Restaurant information
- Food type: Indian
- Location: 1925 Southeast Hawthorne Boulevard, Portland, Multnomah, Oregon, 97214, United States
- Coordinates: 45°30′45″N 122°38′45″W﻿ / ﻿45.5124°N 122.6459°W

= Maruti Indian Restaurant =

Indian restaurant in Portland, Oregon, U.S.

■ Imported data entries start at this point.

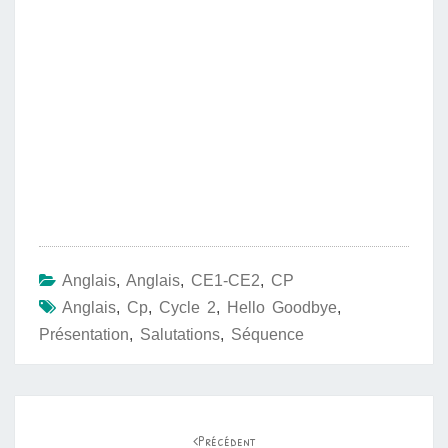
Anglais
,
Anglais
,
CE1-CE2
,
CP
Anglais
,
Cp
,
Cycle 2
,
Hello Goodbye
,
Présentation
,
Salutations
,
Séquence
Navigation
d'article
Précédent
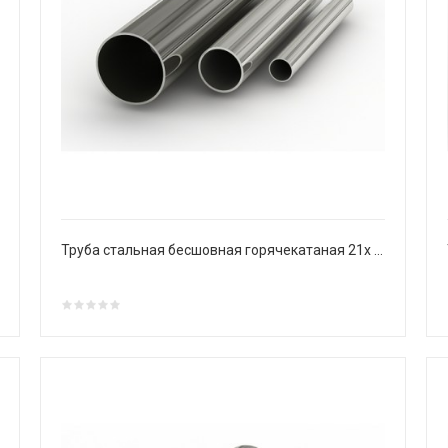
Труба стальная бесшовная горячекатаная 21х 2,5 мм Ст20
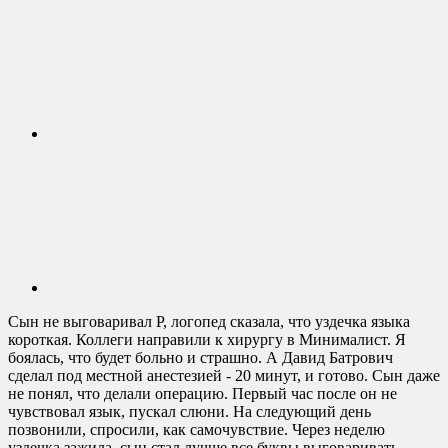
Сын не выговаривал Р, логопед сказала, что уздечка языка
короткая. Коллеги направили к хирургу в Минималист. Я
боялась, что будет больно и страшно. А Давид Батрович
сделал под местной анестезией - 20 минут, и готово. Сын даже
не понял, что делали операцию. Первый час после он не
чувствовал язык, пускал слюни. На следующий день
позвонили, спросили, как самочувствие. Через неделю
уздечка зажила, сын стал лучше все буквы выговаривать.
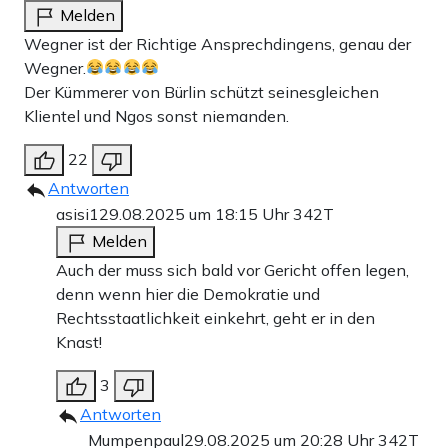
Melden
Wegner ist der Richtige Ansprechdingens, genau der
Wegner.
Der Kümmerer von Bürlin schützt seinesgleichen
Klientel und Ngos sonst niemanden.
22
Antworten
asisi1
29.08.2025 um 18:15 Uhr
342T
Melden
Auch der muss sich bald vor Gericht offen legen,
denn wenn hier die Demokratie und
Rechtsstaatlichkeit einkehrt, geht er in den
Knast!
3
Antworten
Mumpenpaul
29.08.2025 um 20:28 Uhr
342T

Maruti Indian Restaurant, or simply Maruti, is an Indian restaurant in Portland, Oregon.

== Description ==
Maruti is a vegetarian restaurant serving Indian cuisine on Hawthorne Boulevard in southeast Portland's Buckman neighborhood. The menu has included biryani and tikka masala.

== History ==
Rudra Parmar and chef Falguni Khanna opened Maruti in Portland on November 12, 2016, in a space which previously housed Bombay Cricket Club. Previously, Maruti operated in Mount Shasta, California for approximately two years. According to the Portland Mercurys Isabella Garcia, Maruti offers "Indian staples with an emphasis on sustainability" and uses "organic, non-GMO, and sustainably sourced ingredients and materials throughout the restaurant".

== Reception ==
Maruti has been included in several Eater Portland lists, including Michelle DeVona's 2018 overview of recommended eateries in the Hawthorne District, Waz Wu's 2021 overview of "Where to Find Standout Vegan Curries in Portland", and Ron Scott's 2021 list of "exceptional" Indian food in the city. Additionally, Jenni Moore recommended the Baingan Bharta in a 2020 list of "13 Standout Vegetarian Meals in Portland", and Wu included the restaurant in a 2023 list of "Portland’s Primo Special Occasion Restaurants for Vegans and Vegetarians". Rebecca Roland included Maruti in the website's 2025 overview of Portland's best Indian food.

In 2017, Willamette Weeks Matthew Korfhage included Maruti in a list of "The Best Restaurants on Hawthorne and Belmont in Southeast Portland". The newspaper also said in 2019, "for vegans and vegetarians, this place is like a gift from Vishnu".